*** SUPPLIED MATERIAL ***
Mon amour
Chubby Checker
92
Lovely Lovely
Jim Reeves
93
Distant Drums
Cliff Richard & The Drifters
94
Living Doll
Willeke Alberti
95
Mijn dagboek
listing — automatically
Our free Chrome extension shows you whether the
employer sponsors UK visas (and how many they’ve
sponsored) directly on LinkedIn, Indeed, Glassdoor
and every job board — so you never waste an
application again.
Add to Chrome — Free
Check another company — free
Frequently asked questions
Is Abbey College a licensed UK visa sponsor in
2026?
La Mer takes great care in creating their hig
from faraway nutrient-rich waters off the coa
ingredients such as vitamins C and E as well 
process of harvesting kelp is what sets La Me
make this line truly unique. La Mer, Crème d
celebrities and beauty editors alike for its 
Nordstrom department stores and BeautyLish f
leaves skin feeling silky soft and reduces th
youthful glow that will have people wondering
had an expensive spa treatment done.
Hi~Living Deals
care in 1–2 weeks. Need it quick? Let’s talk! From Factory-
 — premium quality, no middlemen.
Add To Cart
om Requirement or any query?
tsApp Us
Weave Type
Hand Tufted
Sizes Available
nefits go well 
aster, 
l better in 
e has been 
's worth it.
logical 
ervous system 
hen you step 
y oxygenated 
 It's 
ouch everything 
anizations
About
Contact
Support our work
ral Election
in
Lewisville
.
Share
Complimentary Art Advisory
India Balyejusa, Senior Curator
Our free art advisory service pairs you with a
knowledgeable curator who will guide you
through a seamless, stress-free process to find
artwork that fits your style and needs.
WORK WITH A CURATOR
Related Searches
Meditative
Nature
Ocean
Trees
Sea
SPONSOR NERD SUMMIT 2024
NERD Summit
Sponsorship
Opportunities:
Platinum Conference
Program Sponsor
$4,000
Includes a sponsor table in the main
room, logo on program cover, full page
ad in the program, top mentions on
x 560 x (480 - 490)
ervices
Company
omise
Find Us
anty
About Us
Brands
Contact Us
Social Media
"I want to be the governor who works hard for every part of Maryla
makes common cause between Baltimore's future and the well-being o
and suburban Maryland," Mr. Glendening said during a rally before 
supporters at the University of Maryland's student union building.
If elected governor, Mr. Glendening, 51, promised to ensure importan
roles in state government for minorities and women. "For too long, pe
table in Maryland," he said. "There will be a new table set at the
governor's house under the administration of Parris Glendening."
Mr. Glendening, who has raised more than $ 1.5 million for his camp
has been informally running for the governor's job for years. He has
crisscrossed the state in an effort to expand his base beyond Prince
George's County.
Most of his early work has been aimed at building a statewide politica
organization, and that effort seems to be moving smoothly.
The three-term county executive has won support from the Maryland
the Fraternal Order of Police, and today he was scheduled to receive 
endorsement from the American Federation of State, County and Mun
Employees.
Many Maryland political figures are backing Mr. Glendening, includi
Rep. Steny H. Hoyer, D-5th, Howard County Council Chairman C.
*** End of SUPPLIED MATERIAL ***
**YOUR GOAL:**
Reproduce only the lines between the line containing "If elected governor, Mr." and the last line of the records, those two lines included, exactly.

**OUTPUT BELOW:**
If elected governor, Mr. Glendening, 51, promised to ensure importan
roles in state government for minorities and women. "For too long, pe
table in Maryland," he said. "There will be a new table set at the
governor's house under the administration of Parris Glendening."
Mr. Glendening, who has raised more than $ 1.5 million for his camp
has been informally running for the governor's job for years. He has
crisscrossed the state in an effort to expand his base beyond Prince
George's County.
Most of his early work has been aimed at building a statewide politica
organization, and that effort seems to be moving smoothly.
The three-term county executive has won support from the Maryland
the Fraternal Order of Police, and today he was scheduled to receive 
endorsement from the American Federation of State, County and Mun
Employees.
Many Maryland political figures are backing Mr. Glendening, includi
Rep. Steny H. Hoyer, D-5th, Howard County Council Chairman C.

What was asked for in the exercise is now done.